We use iterative methods to solve the system of equations,
and sparse matrix format to store and manipulate matrix A.
Computational library for sparse matrices was written in C++ using templated classes
and functions. It works under Linux and Windows. To demonstrate its capabilities,
it has been used to create mex-function sparse_call().
Examples
Here is an example demonstrating how to solve Ax=b,
where sparse matrix A has different structures and different condition
numbers. The quality of the solutions obtained with the sparse matrix
library is compared with the Matlab solution using
backslash operator x=A\b. In all cases the error is close to Matlab
floating-point relative accuracy.
Download test data (in rcv*.txt A is stored
as coordinate list, and b*.txt stores vector b):
test data (11.18 MB)
A=load('rcv1.txt');
b=load('b1.txt');
x=sparse_call(A(:,1)-1,A(:,2)-1,A(:,3),b);
% compute Matlab solution using backslash:
B=sparse(A(:,1),A(:,2),A(:,3));
x1=B\b;
% generate figures:
figure(11); spy(B)
figure(12); plot(1:length(x1),x1,'ko'); axis square
figure(13); plot(1:length(x),x-x1,'ko'); axis square
In a similar way, one can obtain solutions for the other three examples
using rcv2.txt with
b2.txt,
rcv3.txt with
b3.txt, and
rcv13.txt with
b13.txt.
Figures 1-4 illustrate results obtained from the test data.

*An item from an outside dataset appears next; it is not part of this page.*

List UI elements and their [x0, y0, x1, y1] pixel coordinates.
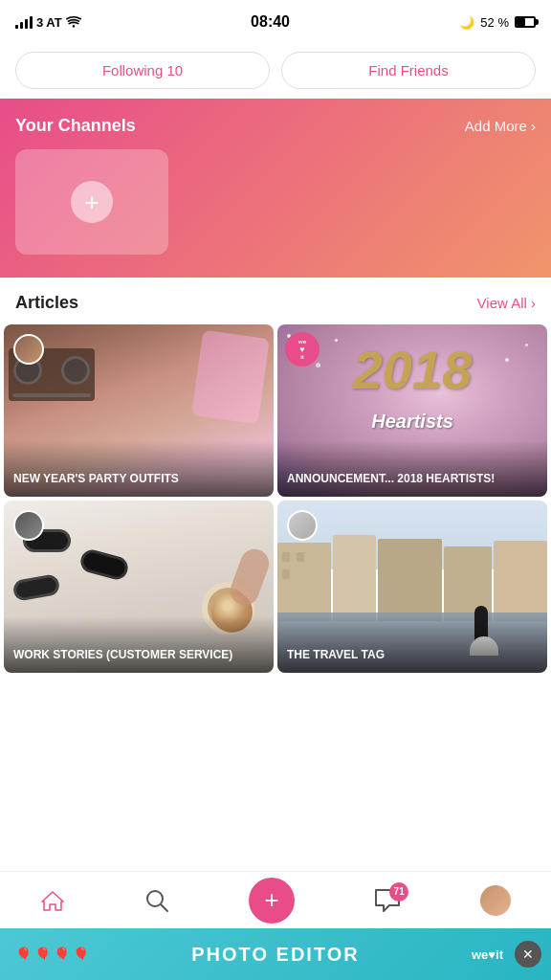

Fig.1 Example 1. A is 30x30. cond(A)=3,175: (a) sparsity
pattern of A, (b) Matlab solution x=A\b,
(c) error between solution using Matlab's "\" and sparse_call()
Fig.2 Example 2. A is 840x840. cond(A)=695,088: (a) sparsity
pattern of A, (b) Matlab solution x=A\b,
(c) error between solution using Matlab's "\" and sparse_call()
Fig.3 Example 3. A is 3,000x3,000. cond(A)=2,993,749: (a) sparsity
pattern of A, (b) Matlab solution x=A\b,
(c) error between solution using
Matlab's "\" and sparse_call()
Fig.4 Example 4. A is 31,581x31,581. cond(A)=708,400: (a) sparsity
pattern of A, (b) Matlab solution x=A\b,
(c) error between solution using
Matlab's "\" and sparse_call()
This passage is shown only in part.